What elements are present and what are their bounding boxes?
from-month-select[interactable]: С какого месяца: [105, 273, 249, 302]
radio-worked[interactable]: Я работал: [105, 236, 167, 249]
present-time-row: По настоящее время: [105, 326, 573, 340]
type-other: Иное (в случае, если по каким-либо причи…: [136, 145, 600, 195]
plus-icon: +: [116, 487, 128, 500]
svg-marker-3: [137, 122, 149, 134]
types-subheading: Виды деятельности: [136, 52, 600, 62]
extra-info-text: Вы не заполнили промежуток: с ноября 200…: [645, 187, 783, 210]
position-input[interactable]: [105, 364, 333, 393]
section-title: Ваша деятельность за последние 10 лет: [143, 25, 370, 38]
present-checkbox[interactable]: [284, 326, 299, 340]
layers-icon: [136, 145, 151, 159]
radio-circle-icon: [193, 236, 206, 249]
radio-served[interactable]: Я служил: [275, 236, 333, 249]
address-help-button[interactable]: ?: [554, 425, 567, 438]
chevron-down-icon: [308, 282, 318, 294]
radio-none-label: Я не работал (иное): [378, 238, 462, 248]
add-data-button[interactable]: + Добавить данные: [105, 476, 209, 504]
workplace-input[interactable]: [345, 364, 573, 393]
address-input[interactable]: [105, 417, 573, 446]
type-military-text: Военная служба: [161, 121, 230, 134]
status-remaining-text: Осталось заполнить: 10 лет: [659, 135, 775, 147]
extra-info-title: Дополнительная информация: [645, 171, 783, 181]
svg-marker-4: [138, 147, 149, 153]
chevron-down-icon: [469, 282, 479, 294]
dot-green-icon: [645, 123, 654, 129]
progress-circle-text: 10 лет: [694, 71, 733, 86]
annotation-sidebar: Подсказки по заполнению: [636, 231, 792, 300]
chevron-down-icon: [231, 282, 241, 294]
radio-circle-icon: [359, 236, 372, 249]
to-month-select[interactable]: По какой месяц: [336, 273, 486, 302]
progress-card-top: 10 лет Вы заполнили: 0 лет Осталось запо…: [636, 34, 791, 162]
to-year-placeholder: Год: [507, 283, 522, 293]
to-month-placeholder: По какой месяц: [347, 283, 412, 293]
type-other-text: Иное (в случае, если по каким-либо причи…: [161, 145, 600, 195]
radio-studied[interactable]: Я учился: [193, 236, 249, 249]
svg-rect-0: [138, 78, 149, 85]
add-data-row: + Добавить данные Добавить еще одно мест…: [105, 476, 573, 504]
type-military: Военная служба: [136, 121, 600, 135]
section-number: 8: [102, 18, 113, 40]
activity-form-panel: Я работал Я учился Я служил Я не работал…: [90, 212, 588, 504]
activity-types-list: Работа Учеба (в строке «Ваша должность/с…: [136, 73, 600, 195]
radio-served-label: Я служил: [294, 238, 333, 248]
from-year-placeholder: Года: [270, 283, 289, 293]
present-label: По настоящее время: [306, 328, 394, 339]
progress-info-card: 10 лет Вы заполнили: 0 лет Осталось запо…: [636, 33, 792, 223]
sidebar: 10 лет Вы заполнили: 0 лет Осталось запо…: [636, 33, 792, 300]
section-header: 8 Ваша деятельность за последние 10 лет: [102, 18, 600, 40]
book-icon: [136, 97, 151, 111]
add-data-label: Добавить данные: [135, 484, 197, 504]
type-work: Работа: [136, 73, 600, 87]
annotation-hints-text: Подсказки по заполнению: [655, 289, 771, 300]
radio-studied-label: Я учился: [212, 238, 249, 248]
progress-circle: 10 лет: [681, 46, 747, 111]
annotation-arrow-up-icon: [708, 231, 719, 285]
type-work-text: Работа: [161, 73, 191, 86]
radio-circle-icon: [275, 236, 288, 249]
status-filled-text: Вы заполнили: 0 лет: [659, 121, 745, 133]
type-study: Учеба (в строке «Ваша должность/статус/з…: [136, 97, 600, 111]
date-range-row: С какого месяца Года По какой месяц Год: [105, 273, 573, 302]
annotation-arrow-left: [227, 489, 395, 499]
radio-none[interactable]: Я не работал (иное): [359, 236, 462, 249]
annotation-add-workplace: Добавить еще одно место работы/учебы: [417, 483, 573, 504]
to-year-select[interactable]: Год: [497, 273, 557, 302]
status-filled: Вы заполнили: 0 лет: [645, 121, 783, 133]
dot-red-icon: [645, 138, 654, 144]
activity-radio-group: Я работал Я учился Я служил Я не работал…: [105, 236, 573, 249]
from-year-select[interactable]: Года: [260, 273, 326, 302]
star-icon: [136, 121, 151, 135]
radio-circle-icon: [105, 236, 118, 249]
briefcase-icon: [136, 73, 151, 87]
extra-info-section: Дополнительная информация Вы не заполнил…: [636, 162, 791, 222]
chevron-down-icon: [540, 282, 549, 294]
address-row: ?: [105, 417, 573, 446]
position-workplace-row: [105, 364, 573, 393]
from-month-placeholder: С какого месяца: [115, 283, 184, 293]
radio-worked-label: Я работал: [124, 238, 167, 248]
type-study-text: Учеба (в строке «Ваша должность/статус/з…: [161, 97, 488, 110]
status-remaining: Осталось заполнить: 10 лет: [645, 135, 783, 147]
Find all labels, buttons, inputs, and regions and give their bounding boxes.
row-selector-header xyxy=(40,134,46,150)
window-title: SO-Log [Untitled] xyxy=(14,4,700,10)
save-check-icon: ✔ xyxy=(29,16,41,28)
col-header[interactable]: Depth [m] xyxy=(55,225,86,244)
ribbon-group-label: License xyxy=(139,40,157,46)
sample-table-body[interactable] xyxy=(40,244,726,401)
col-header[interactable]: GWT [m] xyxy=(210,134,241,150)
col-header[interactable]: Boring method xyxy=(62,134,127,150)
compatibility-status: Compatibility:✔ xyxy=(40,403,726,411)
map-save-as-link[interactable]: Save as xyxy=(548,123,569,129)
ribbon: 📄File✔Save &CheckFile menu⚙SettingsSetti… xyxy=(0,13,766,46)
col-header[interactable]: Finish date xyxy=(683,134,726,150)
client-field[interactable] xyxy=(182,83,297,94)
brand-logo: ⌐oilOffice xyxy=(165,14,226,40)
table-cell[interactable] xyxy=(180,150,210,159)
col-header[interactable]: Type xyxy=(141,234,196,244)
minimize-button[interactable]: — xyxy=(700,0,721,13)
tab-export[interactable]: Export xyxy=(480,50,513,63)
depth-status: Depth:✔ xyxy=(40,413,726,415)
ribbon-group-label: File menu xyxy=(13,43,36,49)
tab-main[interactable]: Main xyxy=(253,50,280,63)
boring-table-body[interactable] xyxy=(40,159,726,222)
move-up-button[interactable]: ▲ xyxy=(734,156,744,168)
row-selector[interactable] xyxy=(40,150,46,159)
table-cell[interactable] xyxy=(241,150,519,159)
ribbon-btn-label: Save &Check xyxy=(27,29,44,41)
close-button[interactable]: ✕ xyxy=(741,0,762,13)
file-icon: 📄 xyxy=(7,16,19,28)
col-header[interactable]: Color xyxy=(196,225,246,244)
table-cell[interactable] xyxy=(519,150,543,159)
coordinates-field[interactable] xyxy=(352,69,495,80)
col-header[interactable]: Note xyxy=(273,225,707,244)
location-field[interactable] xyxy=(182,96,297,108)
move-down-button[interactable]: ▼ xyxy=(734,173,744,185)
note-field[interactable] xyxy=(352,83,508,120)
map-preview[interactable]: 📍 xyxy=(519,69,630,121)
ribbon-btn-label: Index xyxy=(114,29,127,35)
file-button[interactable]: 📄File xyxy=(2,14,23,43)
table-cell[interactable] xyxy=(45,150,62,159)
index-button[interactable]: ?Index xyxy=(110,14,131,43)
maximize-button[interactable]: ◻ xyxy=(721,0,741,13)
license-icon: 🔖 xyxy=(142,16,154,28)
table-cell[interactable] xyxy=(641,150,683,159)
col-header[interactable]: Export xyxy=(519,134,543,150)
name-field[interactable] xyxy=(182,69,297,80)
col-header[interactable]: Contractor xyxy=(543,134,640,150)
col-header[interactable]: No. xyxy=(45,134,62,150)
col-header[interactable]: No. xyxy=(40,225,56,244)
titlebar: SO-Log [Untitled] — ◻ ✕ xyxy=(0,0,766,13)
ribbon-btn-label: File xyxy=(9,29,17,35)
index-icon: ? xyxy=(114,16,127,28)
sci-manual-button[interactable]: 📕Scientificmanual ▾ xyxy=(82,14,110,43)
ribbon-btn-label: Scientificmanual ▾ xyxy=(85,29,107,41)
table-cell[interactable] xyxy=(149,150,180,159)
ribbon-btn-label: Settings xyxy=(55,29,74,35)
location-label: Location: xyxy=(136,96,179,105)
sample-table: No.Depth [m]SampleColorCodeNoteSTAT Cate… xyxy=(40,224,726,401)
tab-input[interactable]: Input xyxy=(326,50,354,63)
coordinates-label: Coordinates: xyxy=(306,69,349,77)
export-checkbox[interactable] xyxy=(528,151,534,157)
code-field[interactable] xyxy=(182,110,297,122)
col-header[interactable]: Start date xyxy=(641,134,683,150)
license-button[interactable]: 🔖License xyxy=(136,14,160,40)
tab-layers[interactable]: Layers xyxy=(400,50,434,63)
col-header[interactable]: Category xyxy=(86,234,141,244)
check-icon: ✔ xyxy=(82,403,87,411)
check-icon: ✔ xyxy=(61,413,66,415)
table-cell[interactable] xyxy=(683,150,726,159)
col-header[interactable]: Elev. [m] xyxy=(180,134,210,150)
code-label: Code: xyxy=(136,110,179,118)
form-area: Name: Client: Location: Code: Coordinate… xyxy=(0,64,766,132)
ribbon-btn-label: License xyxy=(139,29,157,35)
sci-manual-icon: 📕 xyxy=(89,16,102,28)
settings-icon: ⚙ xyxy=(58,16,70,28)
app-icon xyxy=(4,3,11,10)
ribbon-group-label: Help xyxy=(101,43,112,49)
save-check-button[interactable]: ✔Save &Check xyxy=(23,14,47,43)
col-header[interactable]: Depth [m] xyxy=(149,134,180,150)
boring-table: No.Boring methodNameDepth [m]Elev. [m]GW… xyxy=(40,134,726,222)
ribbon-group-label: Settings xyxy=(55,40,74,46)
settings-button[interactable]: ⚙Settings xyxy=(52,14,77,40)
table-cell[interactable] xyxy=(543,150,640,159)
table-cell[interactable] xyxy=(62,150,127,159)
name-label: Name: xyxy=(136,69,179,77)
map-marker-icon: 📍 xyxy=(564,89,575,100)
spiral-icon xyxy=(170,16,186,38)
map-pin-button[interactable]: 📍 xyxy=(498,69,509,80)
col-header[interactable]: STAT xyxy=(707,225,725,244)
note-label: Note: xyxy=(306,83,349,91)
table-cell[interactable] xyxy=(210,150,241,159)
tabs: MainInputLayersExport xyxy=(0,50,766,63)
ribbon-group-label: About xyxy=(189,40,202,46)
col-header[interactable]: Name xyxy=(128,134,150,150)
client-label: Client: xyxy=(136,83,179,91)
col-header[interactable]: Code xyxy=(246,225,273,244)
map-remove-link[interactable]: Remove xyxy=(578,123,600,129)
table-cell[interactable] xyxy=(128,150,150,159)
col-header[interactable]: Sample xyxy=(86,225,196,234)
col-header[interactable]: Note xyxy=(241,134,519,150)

--- TO DO ---
Go over the listing above and copy out each line that includes "date".

--- RESULT OF THE EXERCISE ---
date-range-row: С какого месяца Года По какой месяц Год: [105, 273, 573, 302]
col-header[interactable]: Finish date xyxy=(683,134,726,150)
col-header[interactable]: Start date xyxy=(641,134,683,150)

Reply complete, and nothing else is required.